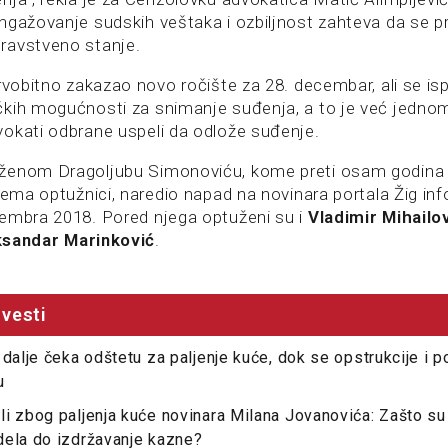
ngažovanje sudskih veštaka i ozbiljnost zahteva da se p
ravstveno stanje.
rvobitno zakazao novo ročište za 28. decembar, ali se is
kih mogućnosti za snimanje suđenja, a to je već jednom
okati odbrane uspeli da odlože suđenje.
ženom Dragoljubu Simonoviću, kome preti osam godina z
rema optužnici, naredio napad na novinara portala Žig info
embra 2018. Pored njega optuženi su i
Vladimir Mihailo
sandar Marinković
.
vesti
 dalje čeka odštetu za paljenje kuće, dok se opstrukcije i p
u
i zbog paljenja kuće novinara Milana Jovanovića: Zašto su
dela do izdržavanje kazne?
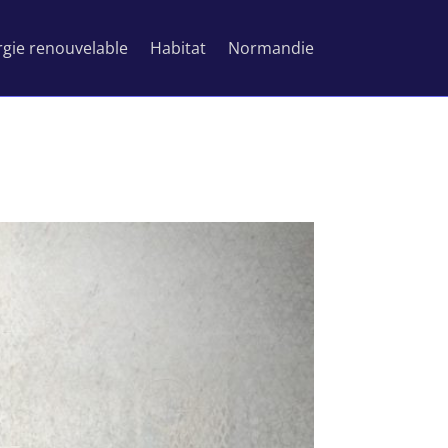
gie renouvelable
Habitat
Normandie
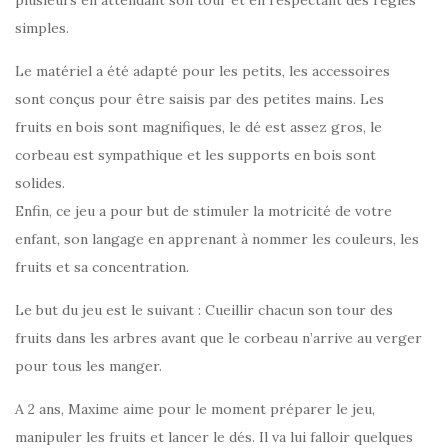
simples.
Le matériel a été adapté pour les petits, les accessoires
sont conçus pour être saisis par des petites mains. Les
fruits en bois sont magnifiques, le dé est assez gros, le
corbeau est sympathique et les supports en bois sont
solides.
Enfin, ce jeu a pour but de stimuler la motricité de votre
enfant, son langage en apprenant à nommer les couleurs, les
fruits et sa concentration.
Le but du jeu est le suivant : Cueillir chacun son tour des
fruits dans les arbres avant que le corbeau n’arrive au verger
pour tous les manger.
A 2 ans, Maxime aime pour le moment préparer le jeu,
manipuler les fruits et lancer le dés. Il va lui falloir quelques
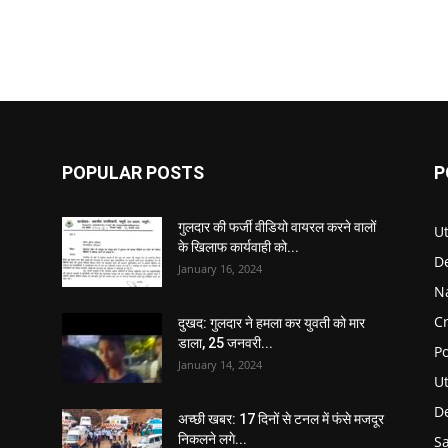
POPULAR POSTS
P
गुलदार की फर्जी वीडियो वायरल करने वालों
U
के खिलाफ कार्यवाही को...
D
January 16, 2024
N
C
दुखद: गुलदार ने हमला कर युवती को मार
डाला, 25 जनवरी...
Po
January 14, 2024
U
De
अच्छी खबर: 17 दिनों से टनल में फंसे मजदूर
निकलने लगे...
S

==

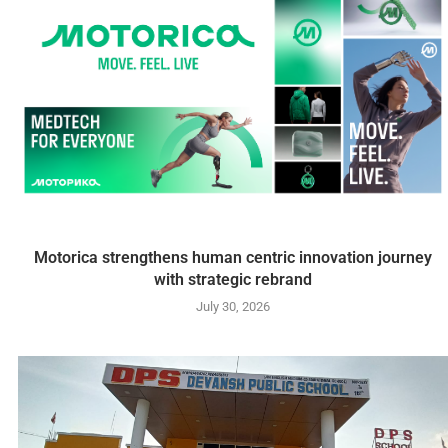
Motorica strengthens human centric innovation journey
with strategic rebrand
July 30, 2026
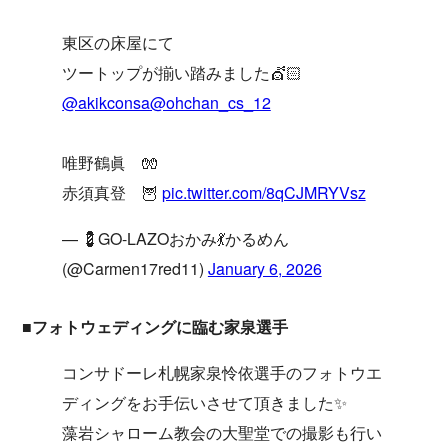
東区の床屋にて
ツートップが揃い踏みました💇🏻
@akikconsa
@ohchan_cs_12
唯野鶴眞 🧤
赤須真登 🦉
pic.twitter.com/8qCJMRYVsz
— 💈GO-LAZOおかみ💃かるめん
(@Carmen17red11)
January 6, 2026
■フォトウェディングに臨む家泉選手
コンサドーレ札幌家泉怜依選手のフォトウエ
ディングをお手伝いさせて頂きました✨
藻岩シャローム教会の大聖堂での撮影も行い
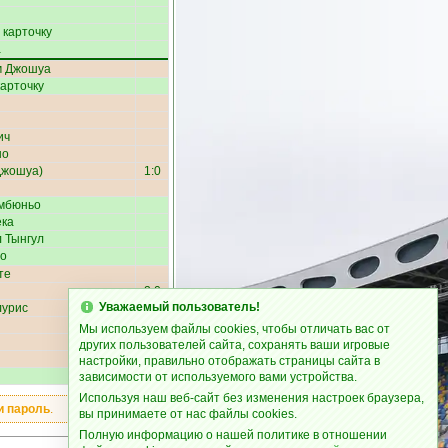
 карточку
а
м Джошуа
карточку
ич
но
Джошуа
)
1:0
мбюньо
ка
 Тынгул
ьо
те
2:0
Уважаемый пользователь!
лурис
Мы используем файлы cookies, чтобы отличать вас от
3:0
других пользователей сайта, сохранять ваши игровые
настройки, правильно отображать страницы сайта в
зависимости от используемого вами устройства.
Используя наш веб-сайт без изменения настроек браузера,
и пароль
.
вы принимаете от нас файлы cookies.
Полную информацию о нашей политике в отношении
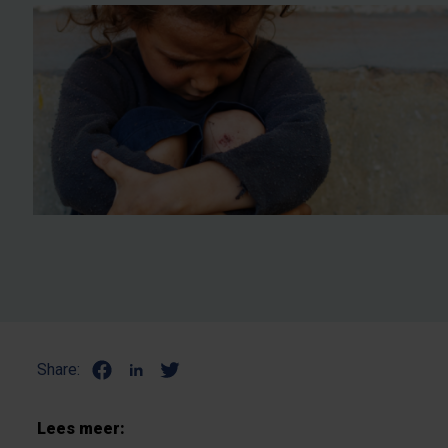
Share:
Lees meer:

--

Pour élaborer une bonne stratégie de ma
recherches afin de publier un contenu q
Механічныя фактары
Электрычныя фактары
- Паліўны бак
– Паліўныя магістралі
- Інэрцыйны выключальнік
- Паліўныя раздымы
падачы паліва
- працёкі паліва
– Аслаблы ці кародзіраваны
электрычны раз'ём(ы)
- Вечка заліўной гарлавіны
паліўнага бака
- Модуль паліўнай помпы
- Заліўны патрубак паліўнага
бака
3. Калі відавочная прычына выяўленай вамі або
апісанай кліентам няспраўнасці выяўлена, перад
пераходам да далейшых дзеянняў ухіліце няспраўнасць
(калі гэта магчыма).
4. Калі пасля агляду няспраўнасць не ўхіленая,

_WHAT TO DO_
From the records, copy out each line that includes the string "bois".

_ANSWER SPACE_
fruits en bois sont magnifiques, le dé est assez gros, le
corbeau est sympathique et les supports en bois sont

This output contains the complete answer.